Yes, but it won’t be a problem if income disparities are properly tracked and taxed by income taxes. A single rate GST was intensely debated but was dropped as it was assigned to do part of the job assigned to income taxes. Thus, we have GST trying to capture tax from income undetected by income tax authorities. This is the reason why goods and services are classified in a spectrum from essentials to luxuries and the former attracting no GST and the latter with the highest rate of 28 per cent. (But the reality is much different, with a 100cc scooter attracting the highest rate at 28per cent!)

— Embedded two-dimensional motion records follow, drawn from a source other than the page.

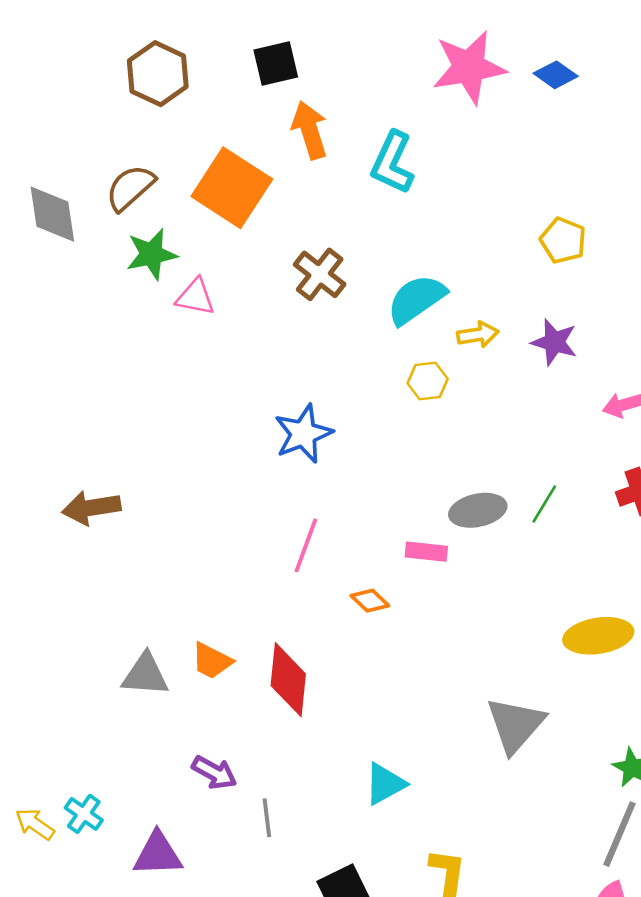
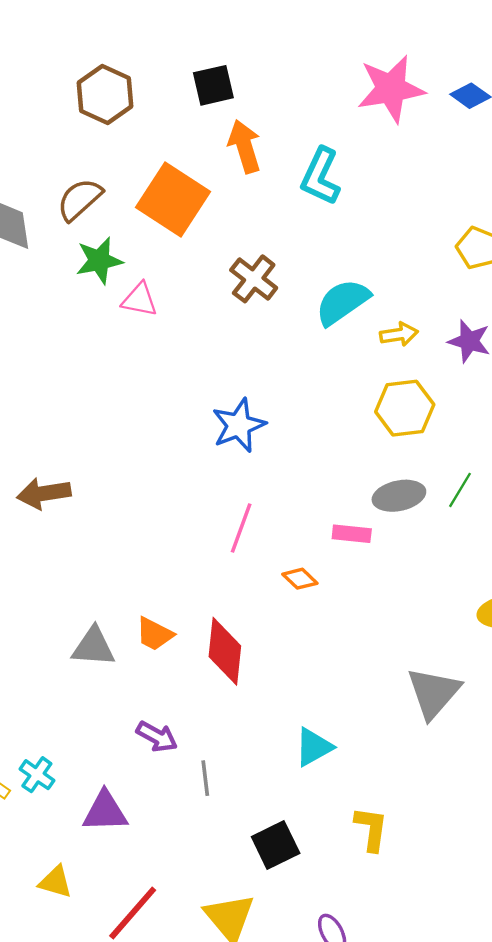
yellow hexagon: (428, 381) -> (405, 408), moved, size x1.6

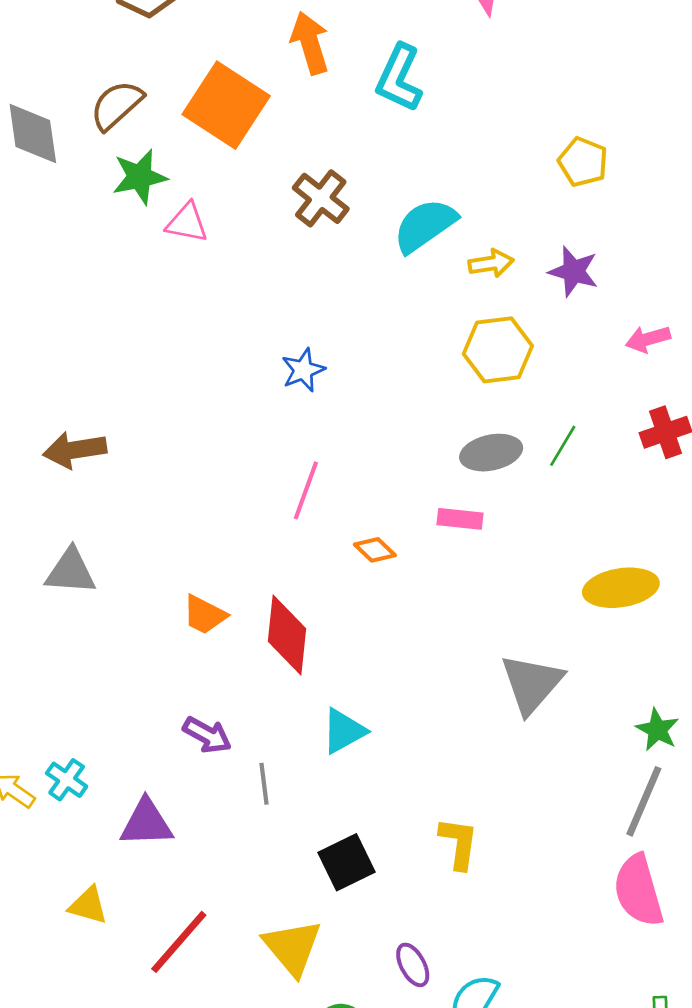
blue star: (239, 425) -> (303, 370), size x0.7
pink rectangle: (352, 534) -> (460, 519), moved
gray triangle: (93, 647) -> (71, 572), moved
cyan triangle: (314, 747) -> (344, 731), moved

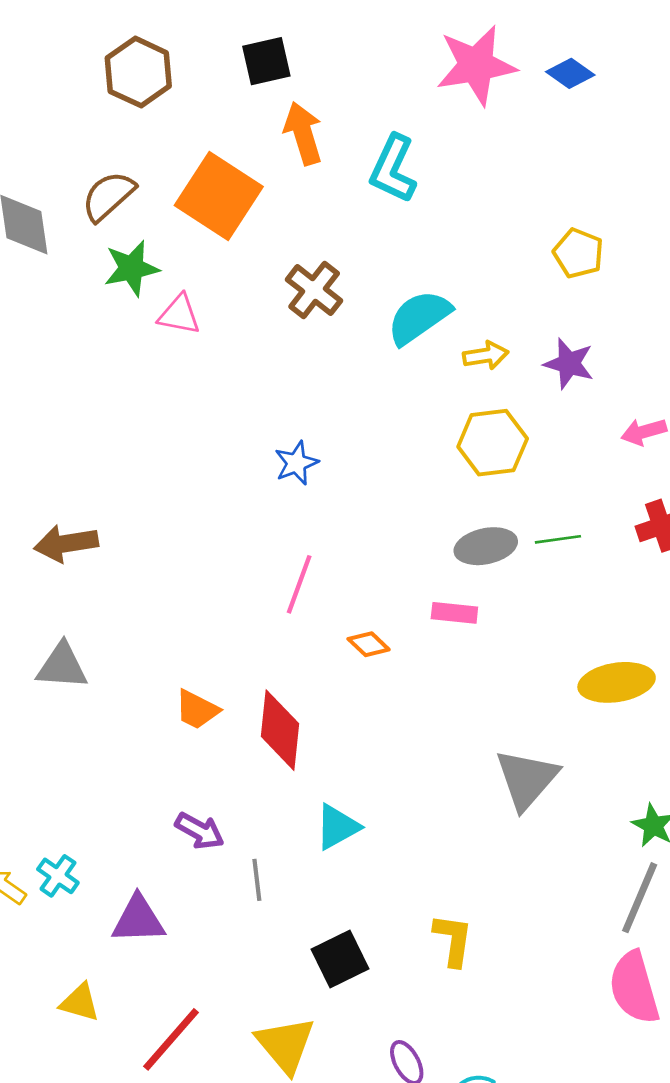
green line: (563, 446) -> (558, 539), turned 51

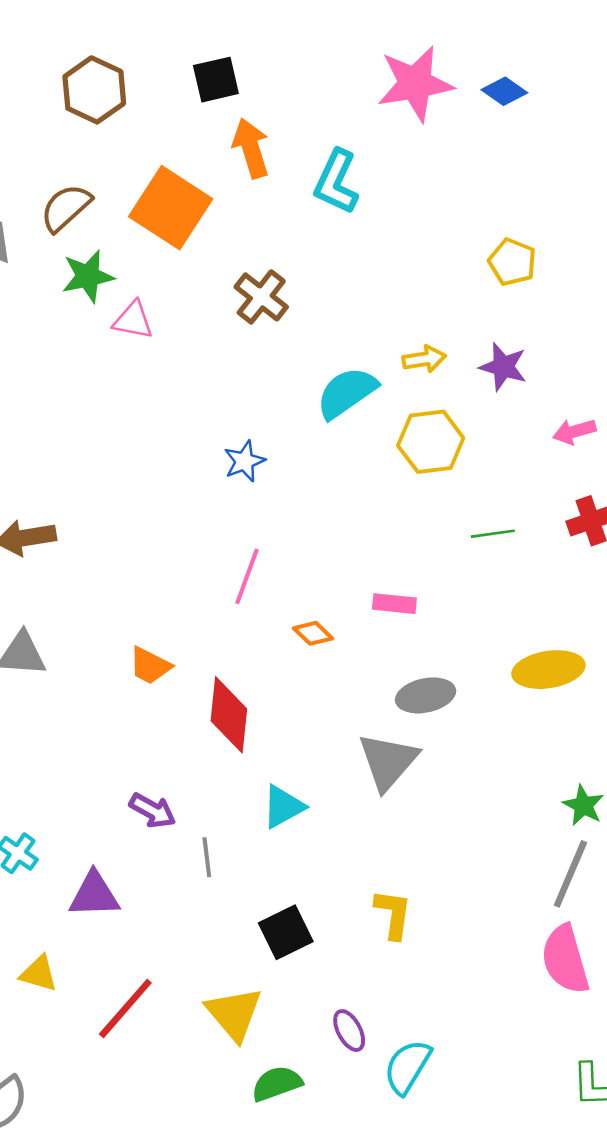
cyan semicircle: (419, 317) -> (347, 393), moved
gray ellipse: (486, 546) -> (426, 695), moved
orange trapezoid: (197, 710) -> (150, 666), moved
gray triangle: (527, 779) -> (388, 761), moved

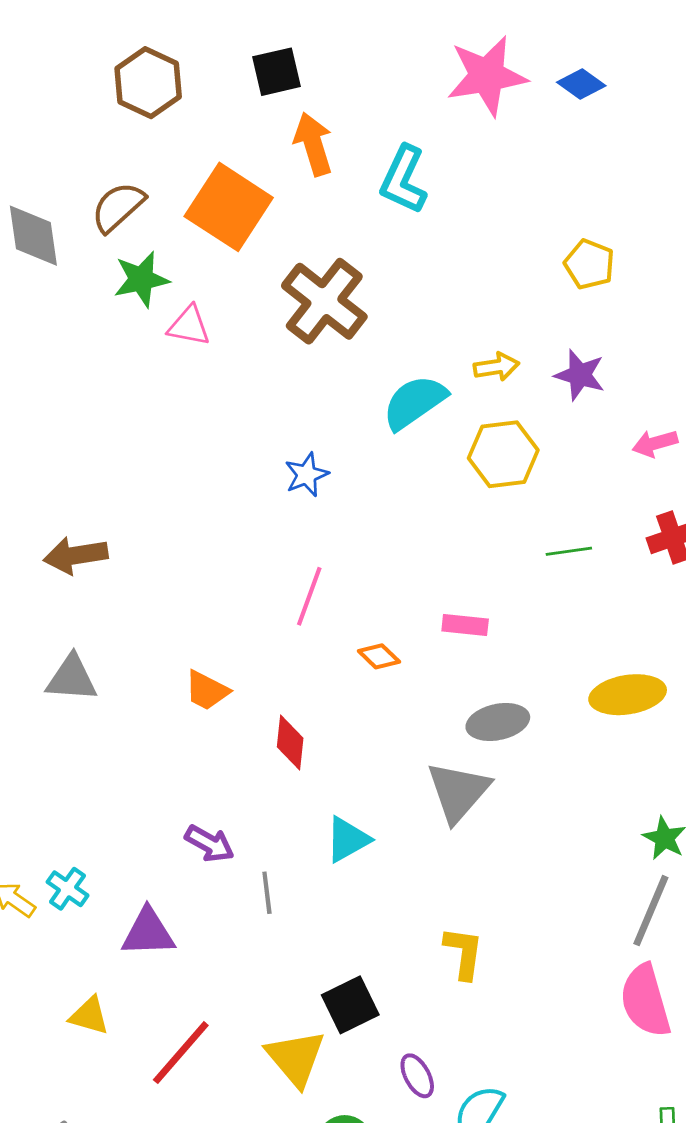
brown cross: (261, 297) -> (324, 301), size x1.5
red diamond: (229, 715) -> (290, 742), size x0.7
black square: (286, 932) -> (350, 1005), moved

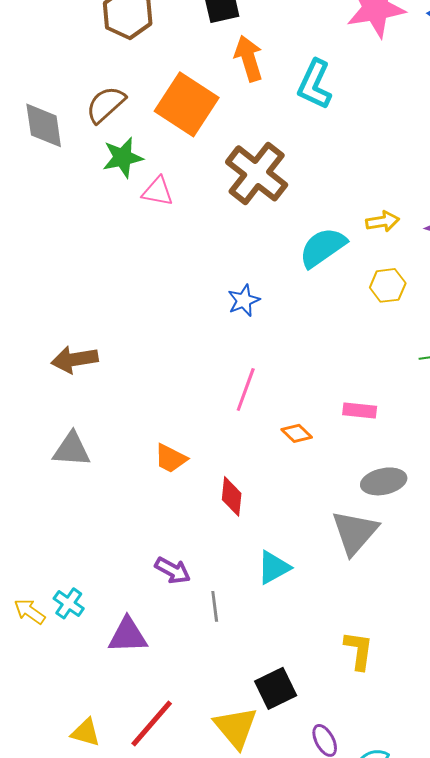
yellow hexagon: (503, 454) -> (388, 285), size x0.7
yellow triangle: (89, 1016) -> (86, 732), moved

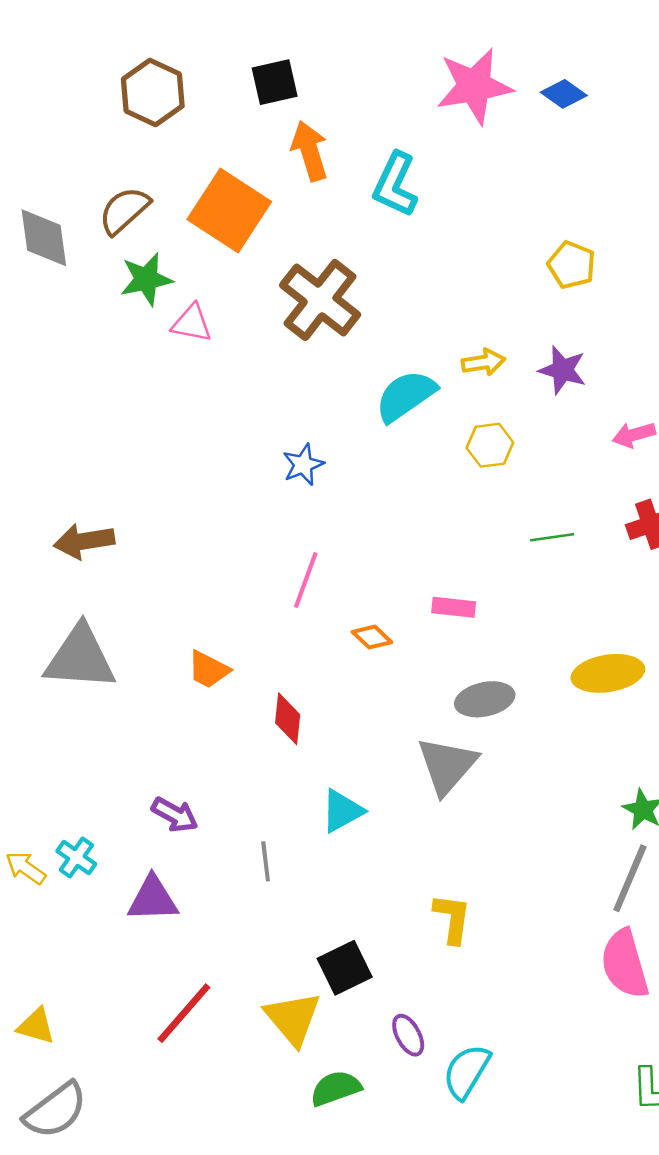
gray triangle: (72, 449) -> (80, 658), size x1.5
purple arrow: (173, 570) -> (175, 815), moved
yellow triangle: (86, 732) -> (36, 1026), moved

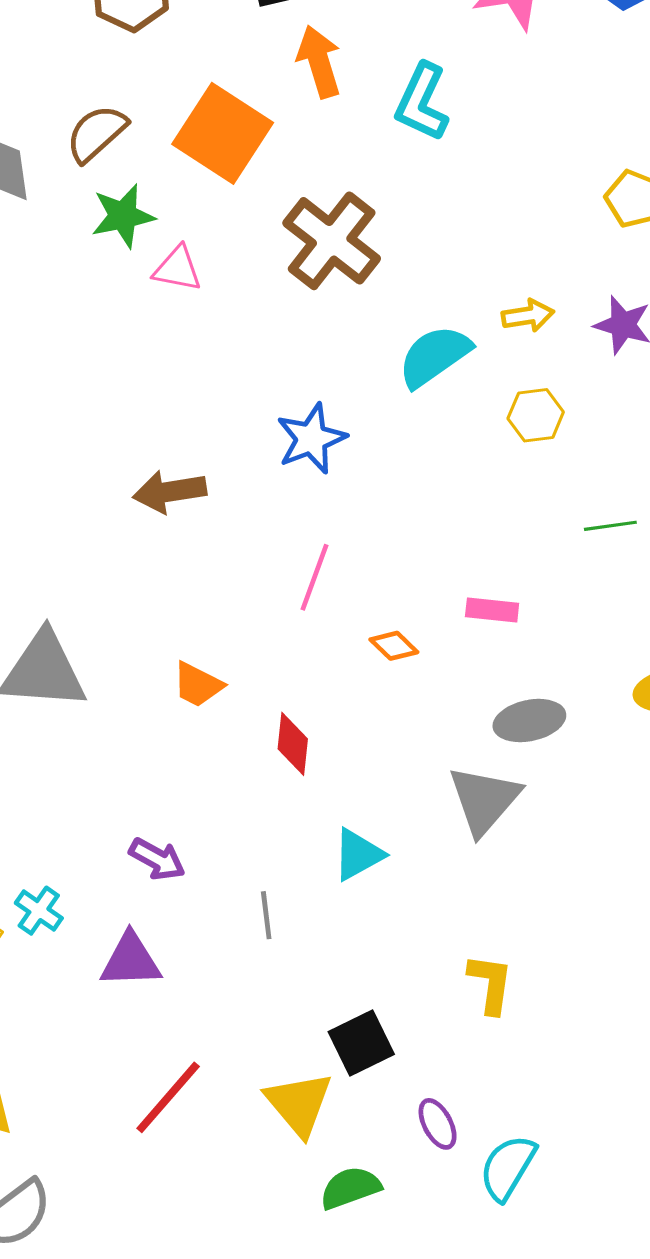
blue star: (303, 465) -> (311, 439), size x1.4
brown arrow: (84, 541) -> (170, 492), moved

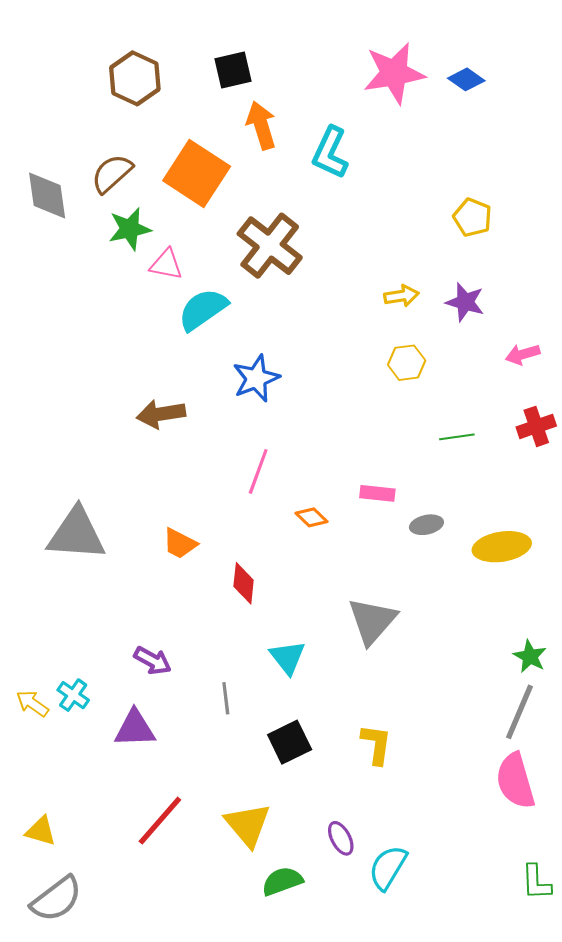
cyan semicircle: (434, 356) -> (203, 309), moved
gray ellipse: (529, 721) -> (426, 525), moved, size x0.7
cyan triangle: (358, 854) -> (287, 657), turned -39
black square: (361, 1043) -> (290, 742), moved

The ideal tax system is a combination of progressive income taxes and a single-rate expenditure tax. When income tax is progressive, as income goes up, a higher proportion of that income is taxed. Thus, someone paying a 10 per cent expenditure tax on her Rs 1,000 Timex watch won’t feel outraged at another paying the same 10 per cent tax on her Rs 2 lakh Rolex watch. The Timex buyer knows that a bigger chunk of the Rolex buyer’s income is with the taxman.

As per CBDT data, the number of income tax payers in FY 22-23 was 10.40 crore, of which 95 per cent are individuals . In 2023-24, direct taxes (which chiefly comprise personal and corporate income taxes) were 57 per cent of total taxes, which is a 14-year high as against 43 per cent share of indirect taxes (which comprise chiefly GST, excise duty and VAT).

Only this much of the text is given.